We were friends in college, but I never paid attention to her “after school behaviour.” I just went away with what I thought I knew about her and believed it was that same person (I knew in our younger years that I married her).
So her life-from when we left the University- to when met again…I ignored. And that is the price that I am paying today.
We got married in Nigeria and lived together until we decided she relocated to the UK in 2013. I went with her and the kids, just to help them settle in. I was supposed to come back and finish a project that I was handling in Nigeria but she asked me to stay back with them a bit. For that reason, I lost the two projects that I was handling back home. I lost close to N50 million, probably because I listened to her pleas to stay back.
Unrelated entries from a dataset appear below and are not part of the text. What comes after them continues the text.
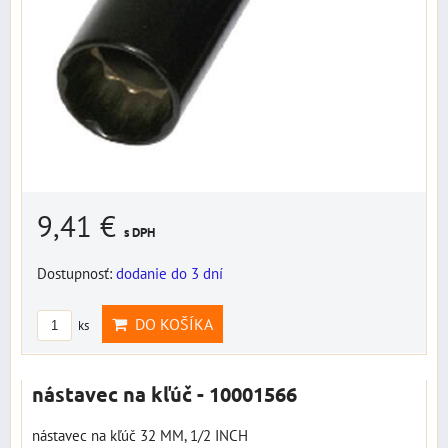
9,41 €
s DPH
Dostupnosť:
dodanie do 3 dní
DO KOŠÍKA
ks
nástavec na kľúč - 10001566
nástavec na kľúč 32 MM, 1/2 INCH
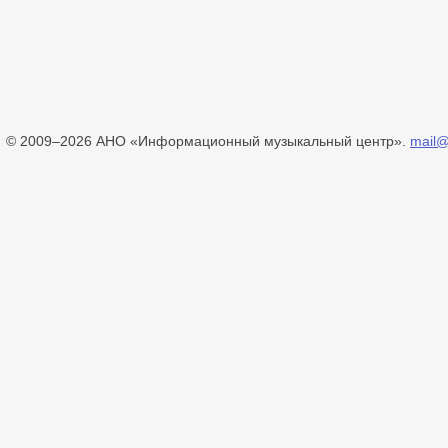
© 2009–2026 АНО «Информационный музыкальный центр».
mail@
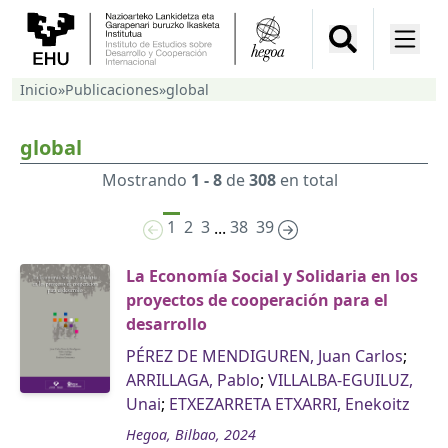
Inicio
»
Publicaciones
»
global
global
Mostrando
1 - 8
de
308
en total
1
2
3
38
39
...
La Economía Social y Solidaria en los
proyectos de cooperación para el
desarrollo
PÉREZ DE MENDIGUREN, Juan Carlos
;
ARRILLAGA, Pablo
;
VILLALBA-EGUILUZ,
Unai
;
ETXEZARRETA ETXARRI, Enekoitz
Hegoa, Bilbao, 2024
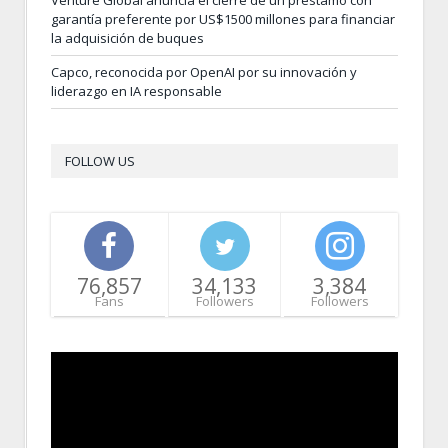
garantía preferente por US$1500 millones para financiar
la adquisición de buques
Capco, reconocida por OpenAI por su innovación y
liderazgo en IA responsable
FOLLOW US
76,857
34,133
3,384
Fans
Followers
Followers
Video
Player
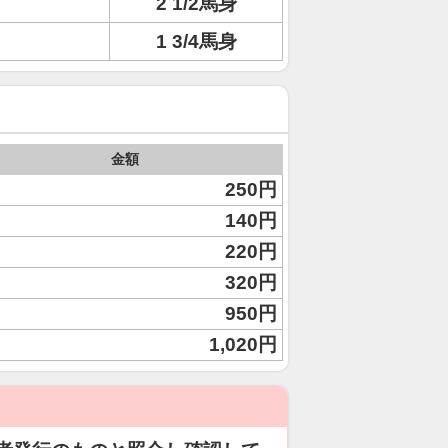
2 1/2馬身
1 3/4馬身
金額
250円
140円
220円
320円
950円
1,020円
Yes…I lost a lot back home and I still became a useles man.
This was when our problems started. The money was not flowing. And she had started mixing with some ladies in the UK.
I have my faults as a human being but I do not think it’s enough for the woman I call a wife to abuse my mother and sister in my presence and the presence of our children. Sometimes, I kick myself for refusing to read the writing on the wall at the onset of the relationship.
I mean…someone that can bear a grudge with the brother for 16 years…doesn’t that say a lot?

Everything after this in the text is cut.